Work instruction:
Your output should be the lines from the start of the data through the line containing "ndami dermopielęgn", exactly and nothing more.
+++
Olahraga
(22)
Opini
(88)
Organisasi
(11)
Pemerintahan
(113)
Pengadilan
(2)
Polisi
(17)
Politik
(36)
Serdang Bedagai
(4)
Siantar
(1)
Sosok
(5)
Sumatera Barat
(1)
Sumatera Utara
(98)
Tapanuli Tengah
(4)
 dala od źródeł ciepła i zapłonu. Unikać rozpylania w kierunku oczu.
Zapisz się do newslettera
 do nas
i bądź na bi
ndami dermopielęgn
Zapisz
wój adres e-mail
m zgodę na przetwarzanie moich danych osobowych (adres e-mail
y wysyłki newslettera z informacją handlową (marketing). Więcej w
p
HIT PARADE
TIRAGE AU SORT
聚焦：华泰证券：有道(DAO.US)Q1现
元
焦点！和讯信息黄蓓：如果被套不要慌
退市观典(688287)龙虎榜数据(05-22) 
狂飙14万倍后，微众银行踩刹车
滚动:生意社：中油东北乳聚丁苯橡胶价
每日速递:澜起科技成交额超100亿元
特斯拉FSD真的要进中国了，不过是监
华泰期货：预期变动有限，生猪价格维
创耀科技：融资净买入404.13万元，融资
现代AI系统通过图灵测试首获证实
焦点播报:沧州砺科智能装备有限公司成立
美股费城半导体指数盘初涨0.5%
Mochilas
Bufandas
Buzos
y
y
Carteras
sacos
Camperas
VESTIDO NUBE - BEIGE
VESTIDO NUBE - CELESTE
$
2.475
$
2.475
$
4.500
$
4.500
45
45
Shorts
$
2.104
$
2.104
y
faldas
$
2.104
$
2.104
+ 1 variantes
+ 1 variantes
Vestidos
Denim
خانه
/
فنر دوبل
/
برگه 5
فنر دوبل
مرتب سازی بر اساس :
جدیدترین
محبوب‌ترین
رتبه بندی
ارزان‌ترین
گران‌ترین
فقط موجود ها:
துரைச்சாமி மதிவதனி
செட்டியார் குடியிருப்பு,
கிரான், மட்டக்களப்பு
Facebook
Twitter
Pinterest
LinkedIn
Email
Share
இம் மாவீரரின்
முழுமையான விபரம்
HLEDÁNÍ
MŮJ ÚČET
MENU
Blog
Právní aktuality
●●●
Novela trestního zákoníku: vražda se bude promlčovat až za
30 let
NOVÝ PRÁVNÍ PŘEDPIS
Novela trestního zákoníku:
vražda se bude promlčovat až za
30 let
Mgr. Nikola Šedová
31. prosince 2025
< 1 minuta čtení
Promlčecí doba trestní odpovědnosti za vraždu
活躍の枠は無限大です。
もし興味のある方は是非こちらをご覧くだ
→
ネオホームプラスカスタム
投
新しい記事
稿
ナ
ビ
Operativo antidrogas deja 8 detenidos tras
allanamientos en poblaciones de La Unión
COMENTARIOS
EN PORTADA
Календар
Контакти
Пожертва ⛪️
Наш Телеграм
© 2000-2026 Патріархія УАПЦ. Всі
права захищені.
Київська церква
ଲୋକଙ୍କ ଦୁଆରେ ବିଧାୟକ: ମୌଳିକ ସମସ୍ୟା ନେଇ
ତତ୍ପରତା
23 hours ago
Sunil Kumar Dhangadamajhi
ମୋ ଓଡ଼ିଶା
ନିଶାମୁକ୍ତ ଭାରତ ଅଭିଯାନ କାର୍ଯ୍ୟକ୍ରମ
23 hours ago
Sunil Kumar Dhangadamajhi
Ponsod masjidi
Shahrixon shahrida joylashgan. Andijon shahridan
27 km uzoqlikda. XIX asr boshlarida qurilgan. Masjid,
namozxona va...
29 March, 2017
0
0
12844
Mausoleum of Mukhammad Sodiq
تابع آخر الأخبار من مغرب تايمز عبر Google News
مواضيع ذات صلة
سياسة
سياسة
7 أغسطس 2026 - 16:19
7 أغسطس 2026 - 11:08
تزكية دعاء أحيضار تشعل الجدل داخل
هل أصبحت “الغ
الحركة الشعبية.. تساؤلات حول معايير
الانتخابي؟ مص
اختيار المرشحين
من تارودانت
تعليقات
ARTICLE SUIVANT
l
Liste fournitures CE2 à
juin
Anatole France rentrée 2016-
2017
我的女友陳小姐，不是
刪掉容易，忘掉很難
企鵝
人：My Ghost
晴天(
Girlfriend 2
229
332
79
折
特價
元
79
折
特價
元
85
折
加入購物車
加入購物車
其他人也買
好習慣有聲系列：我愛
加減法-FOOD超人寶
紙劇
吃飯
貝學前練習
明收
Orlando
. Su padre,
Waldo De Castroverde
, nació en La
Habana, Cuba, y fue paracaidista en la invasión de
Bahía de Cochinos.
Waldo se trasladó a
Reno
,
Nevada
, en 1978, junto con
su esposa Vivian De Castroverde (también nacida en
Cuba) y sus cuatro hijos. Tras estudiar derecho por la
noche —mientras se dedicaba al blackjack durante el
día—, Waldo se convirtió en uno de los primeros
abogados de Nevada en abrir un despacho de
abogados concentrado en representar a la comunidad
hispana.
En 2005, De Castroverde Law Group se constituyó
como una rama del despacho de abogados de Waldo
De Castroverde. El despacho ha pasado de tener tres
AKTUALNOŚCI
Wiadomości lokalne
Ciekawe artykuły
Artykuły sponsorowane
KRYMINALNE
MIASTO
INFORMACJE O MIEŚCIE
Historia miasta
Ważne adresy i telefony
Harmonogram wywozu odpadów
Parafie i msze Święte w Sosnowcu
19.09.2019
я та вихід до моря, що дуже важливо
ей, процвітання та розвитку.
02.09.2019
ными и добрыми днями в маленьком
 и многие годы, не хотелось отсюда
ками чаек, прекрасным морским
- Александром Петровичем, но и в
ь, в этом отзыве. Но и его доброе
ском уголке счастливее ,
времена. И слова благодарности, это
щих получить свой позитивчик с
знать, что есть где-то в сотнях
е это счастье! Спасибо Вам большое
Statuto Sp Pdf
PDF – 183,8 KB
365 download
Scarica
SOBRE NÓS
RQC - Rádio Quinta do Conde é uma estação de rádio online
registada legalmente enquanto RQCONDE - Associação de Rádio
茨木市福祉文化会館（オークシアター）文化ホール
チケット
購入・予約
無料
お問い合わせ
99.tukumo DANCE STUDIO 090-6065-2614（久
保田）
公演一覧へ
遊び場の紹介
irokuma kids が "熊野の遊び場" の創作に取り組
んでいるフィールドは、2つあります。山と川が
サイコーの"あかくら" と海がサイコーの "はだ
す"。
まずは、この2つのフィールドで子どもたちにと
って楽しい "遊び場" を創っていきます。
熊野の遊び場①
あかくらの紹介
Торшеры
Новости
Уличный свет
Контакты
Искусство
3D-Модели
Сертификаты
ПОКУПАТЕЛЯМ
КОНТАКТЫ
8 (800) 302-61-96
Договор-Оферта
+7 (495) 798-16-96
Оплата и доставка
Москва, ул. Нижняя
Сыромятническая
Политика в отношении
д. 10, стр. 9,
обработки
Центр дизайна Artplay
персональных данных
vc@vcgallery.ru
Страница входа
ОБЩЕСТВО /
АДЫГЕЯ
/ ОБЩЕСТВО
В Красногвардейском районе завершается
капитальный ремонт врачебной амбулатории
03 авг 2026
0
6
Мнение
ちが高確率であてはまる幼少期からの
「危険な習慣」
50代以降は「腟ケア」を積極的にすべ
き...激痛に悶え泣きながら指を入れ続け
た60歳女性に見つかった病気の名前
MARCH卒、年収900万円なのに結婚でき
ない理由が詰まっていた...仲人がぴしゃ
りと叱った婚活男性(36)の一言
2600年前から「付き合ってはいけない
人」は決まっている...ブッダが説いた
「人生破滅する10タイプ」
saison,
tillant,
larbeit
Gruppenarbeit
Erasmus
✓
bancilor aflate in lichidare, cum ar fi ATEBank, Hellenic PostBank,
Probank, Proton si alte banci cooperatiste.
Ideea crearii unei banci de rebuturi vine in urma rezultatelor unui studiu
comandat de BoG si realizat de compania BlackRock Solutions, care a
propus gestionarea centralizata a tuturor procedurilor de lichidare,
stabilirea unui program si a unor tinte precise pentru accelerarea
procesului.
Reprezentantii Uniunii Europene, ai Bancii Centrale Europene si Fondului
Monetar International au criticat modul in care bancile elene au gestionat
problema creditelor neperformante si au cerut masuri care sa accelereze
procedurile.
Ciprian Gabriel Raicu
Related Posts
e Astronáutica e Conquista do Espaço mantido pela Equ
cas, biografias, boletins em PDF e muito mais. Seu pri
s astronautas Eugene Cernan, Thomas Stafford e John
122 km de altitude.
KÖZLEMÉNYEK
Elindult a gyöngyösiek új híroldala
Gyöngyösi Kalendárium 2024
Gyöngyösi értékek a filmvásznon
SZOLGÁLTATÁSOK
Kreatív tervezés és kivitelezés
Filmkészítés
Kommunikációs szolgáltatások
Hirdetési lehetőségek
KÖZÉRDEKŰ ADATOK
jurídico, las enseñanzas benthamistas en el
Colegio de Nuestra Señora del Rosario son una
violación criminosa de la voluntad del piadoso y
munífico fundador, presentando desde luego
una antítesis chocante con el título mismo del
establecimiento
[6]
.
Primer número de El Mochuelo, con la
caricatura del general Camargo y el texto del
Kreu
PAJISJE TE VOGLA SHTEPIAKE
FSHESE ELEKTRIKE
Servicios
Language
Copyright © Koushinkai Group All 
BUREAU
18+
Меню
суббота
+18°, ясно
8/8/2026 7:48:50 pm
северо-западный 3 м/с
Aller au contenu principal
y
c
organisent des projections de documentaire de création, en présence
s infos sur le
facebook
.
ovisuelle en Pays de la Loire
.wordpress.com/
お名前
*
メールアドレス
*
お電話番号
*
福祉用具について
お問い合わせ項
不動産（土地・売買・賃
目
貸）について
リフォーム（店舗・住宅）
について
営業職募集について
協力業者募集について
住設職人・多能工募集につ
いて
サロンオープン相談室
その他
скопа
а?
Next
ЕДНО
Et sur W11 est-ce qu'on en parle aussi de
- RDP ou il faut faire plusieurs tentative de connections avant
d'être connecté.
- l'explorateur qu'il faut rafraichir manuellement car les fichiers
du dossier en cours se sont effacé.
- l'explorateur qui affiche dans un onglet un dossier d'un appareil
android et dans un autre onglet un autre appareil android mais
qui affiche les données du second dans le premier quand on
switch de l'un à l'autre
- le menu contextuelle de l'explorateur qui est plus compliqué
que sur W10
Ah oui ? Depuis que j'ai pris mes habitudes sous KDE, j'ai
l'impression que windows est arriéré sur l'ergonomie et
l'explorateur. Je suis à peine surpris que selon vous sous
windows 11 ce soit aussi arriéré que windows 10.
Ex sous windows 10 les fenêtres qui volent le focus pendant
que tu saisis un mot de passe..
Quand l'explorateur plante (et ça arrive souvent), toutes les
+++
Answer section:
Olahraga
(22)
Opini
(88)
Organisasi
(11)
Pemerintahan
(113)
Pengadilan
(2)
Polisi
(17)
Politik
(36)
Serdang Bedagai
(4)
Siantar
(1)
Sosok
(5)
Sumatera Barat
(1)
Sumatera Utara
(98)
Tapanuli Tengah
(4)
 dala od źródeł ciepła i zapłonu. Unikać rozpylania w kierunku oczu.
Zapisz się do newslettera
 do nas
i bądź na bi
ndami dermopielęgn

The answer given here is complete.